- _What you are asked to do_
With the images removed, transcribe the listing that follows exactly.

- _Information provided_
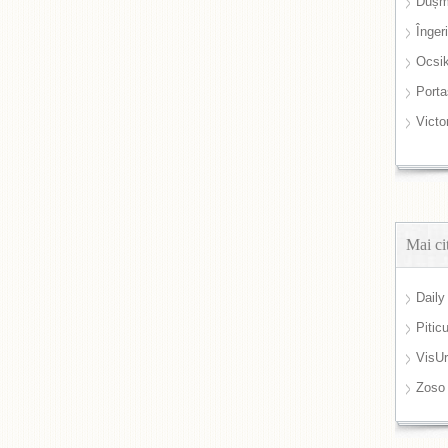
Dușm
Înger
Ocsi
Port
Victo
Mai ci
Daily
Pitic
VisUr
Zoso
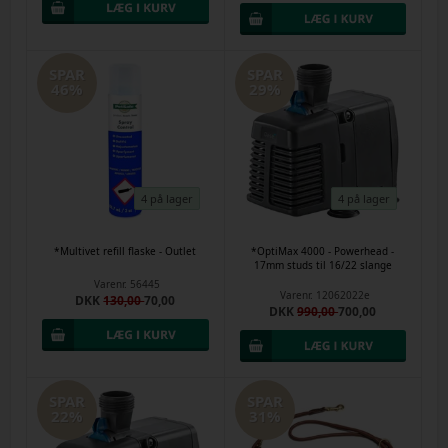
SPAR
SPAR
46%
29%
4 på lager
4 på lager
*Multivet refill flaske - Outlet
*OptiMax 4000 - Powerhead -
17mm studs til 16/22 slange
Varenr.
56445
Varenr.
12062022e
DKK
130,00
70,00
DKK
990,00
700,00
SPAR
SPAR
22%
31%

- _Output_
Dușm
Înger
Ocsi
Port
Victo
Mai ci
Daily
Pitic
VisUr
Zoso
SPAR
SPAR
46%
29%
4 på lager
4 på lager
*Multivet refill flaske - Outlet
*OptiMax 4000 - Powerhead -
17mm studs til 16/22 slange
Varenr.
56445
Varenr.
12062022e
DKK
130,00
70,00
DKK
990,00
700,00
SPAR
SPAR
22%
31%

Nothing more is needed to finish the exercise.